Thursday, December 15, 2016

Training and Injuries

The other day, John Rusin (an American physiotherapist/strength coach that I follow) posted the following comment on Facebook:

"Injuries are not excuse to STOP training. It's the perfect time to IMPROVE training."

Got me thinking.

The reality is that all of us, at some point in our lives, going to be "injured" - the more active we are, the type of sport or recreational activity we participate in, and the type of condition we keep ourselves in during our day-to-day lives all contribute to how we might find ourselves hurt and how long it takes to recover from it.  It could be anything from a muscle spasm in the low back from changing your winter tires, to wiping out while you're skiing and twisting your knee. Regardless of the specifics, a good mental starting point is to look at the injury as an opportunity or challenge, rather than an obstacle or barrier. Is this just a bad luck injury - like missing a step and breaking an ankle? Is it one where you don't know what's caused it, like waking up with a "kink" in your neck? Or is it an ache in your knee that just seems to be getting more noticeable over time?

Generally, I see three types of reactions to injuries: some people acknowledge the injury and find ways to work around it - or better yet, try to find ways to adjust their training to come out even better than before (see Rusin's comment above). Some folks ignore the injury, and try to carry on exactly as they have been - setting themselves up for an even longer recovery and possibly doing damage that they can't bounce back from. And finally, there are those who decide (unfortunately, sometimes as a result of some poor advice, and sometimes because they were just looking for an excuse) to "rest" - or in other words, do absolutely nothing and feel justified in doing so.

Side note: if you're feeling your knickers getting in a twist because you think I'm speaking about you directly - don't. First of all, if I was, I would have told you before I wrote it (ask Jimmy J), and secondly, if you DO feel it's about you, maybe try to figure out why.

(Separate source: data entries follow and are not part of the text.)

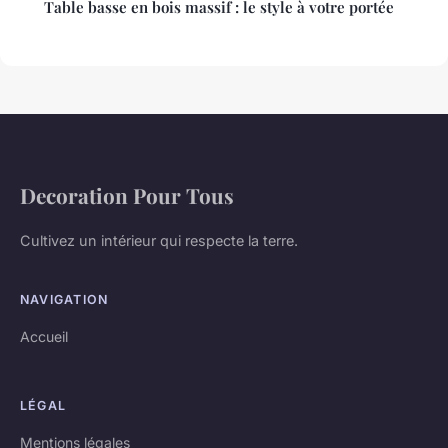
Table basse en bois massif : le style à votre portée
Decoration Pour Tous
Cultivez un intérieur qui respecte la terre.
NAVIGATION
Accueil
LÉGAL
Mentions légales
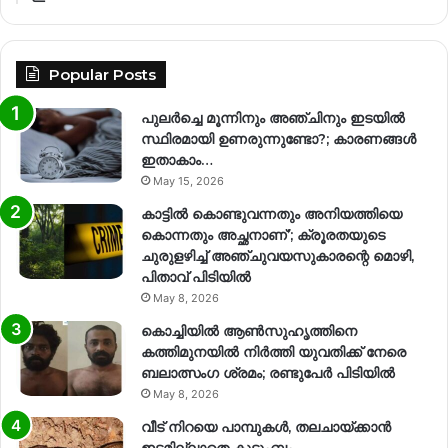
Popular Posts
പുലർച്ചെ മൂന്നിനും അഞ്ചിനും ഇടയിൽ
സ്ഥിരമായി ഉണരുന്നുണ്ടോ?; കാരണങ്ങള്‍
ഇതാകാം…
May 15, 2026
കാട്ടിൽ കൊണ്ടുവന്നതും അനിയത്തിയെ
കൊന്നതും അച്ഛനാണ്’; ക്രൂരതയുടെ
ചുരുളഴിച്ച് അഞ്ചുവയസുകാരന്റെ മൊഴി,
പിതാവ് പിടിയിൽ
May 8, 2026
കൊച്ചിയിൽ ആൺസുഹൃത്തിനെ
കത്തിമുനയിൽ നിർത്തി യുവതിക്ക് നേരെ
ബലാത്സംഗ​ ശ്രമം; രണ്ടുപേർ പിടിയിൽ
May 8, 2026
വീട് നിറയെ പാമ്പുകൾ, തലചായ്ക്കാൻ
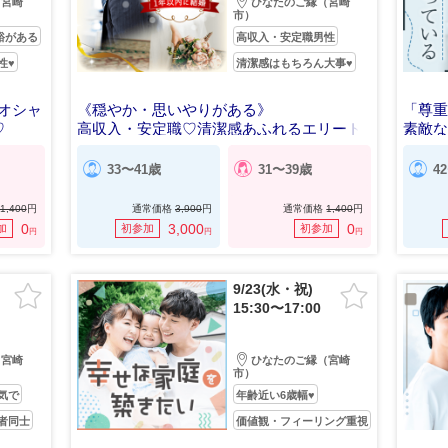
（宮崎
ひなたのご縁（宮崎
市）
裕がある
高収入・安定職男性
性♥
清潔感はもちろん大事♥
かオシャ
《穏やか・思いやりがある》
「尊重
♡
高収入・安定職♡清潔感あふれるエリート
素敵な
男性編
33〜41歳
31〜39歳
4
1,400
円
通常価格
3,900
円
通常価格
1,400
円
0
3,000
0
加
初参加
初参加
円
円
円
9/23(水・祝)
15:30〜17:00
（宮崎
ひなたのご縁（宮崎
市）
気で
年齢近い6歳幅♥
者同士
価値観・フィーリング重視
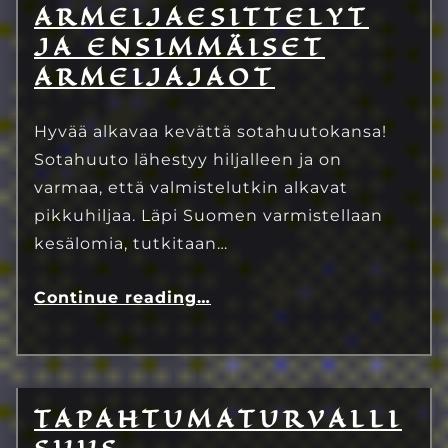
Eetu Kinnunen
ARMEIJAESITTELYT
JA ENSIMMÄISET
ARMEIJAJAOT
Hyvää alkavaa kevättä sotahuutokansa!
Sotahuuto lähestyy hiljalleen ja on
varmaa, että valmistelutkin alkavat
pikkuhiljaa. Läpi Suomen varmistellaan
kesälomia, tutkitaan…
Continue reading
…
TAPAHTUMATURVALLI
13.7.2023
Eetu Kinnunen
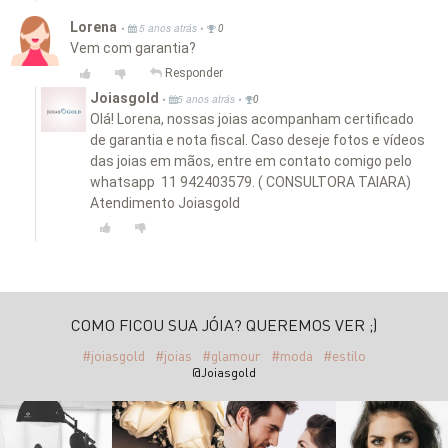
Lorena
•
•
5 anos atrás
0
Vem com garantia?
Responder
Joiasgold
•
•
5 anos atrás
0
Olá! Lorena, nossas joias acompanham certificado
de garantia e nota fiscal. Caso deseje fotos e vídeos
das joias em mãos, entre em contato comigo pelo
whatsapp 11 942403579. ( CONSULTORA TAIARA)
Atendimento Joiasgold
COMO FICOU SUA JÓIA? QUEREMOS VER ;)
#joiasgold
#joias
#glamour
#moda
#estilo
@Joiasgold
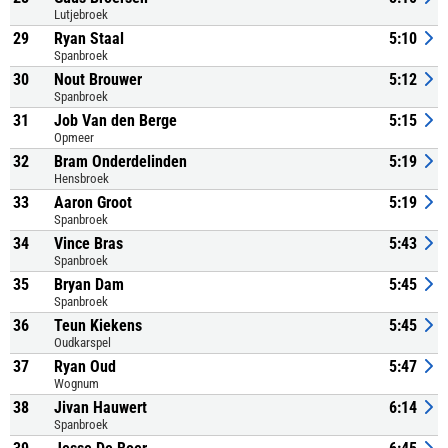
Lutjebroek
29
Ryan Staal
5:10
Spanbroek
30
Nout Brouwer
5:12
Spanbroek
31
Job Van den Berge
5:15
Opmeer
32
Bram Onderdelinden
5:19
Hensbroek
33
Aaron Groot
5:19
Spanbroek
34
Vince Bras
5:43
Spanbroek
35
Bryan Dam
5:45
Spanbroek
36
Teun Kiekens
5:45
Oudkarspel
37
Ryan Oud
5:47
Wognum
38
Jivan Hauwert
6:14
Spanbroek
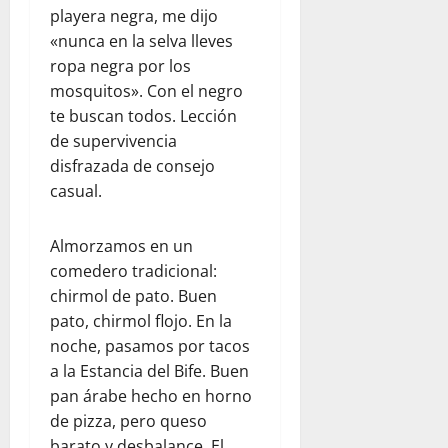
playera negra, me dijo
«nunca en la selva lleves
ropa negra por los
mosquitos». Con el negro
te buscan todos. Lección
de supervivencia
disfrazada de consejo
casual.
Almorzamos en un
comedero tradicional:
chirmol de pato. Buen
pato, chirmol flojo. En la
noche, pasamos por tacos
a la Estancia del Bife. Buen
pan árabe hecho en horno
de pizza, pero queso
barato y desbalance. El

For those who have been scanning this because there are too many words to read carefully, here's the simplified version of what I'm saying:
  1. Injuries happen. 
  2. Don't ignore them, but likewise, don't use them as an excuse to do nothing. 
  3. Take them as an opportunity to learn and grow.
If you're dealing with an injury currently - I wish you good luck in your recovery. One caveat I'll throw out is this: don't self-diagnose and self-treat. Find someone knowledgeable who's willing to work with you on this, and learn through them. The good coaches and therapists are always eager to help people, especially those who want to help themselves.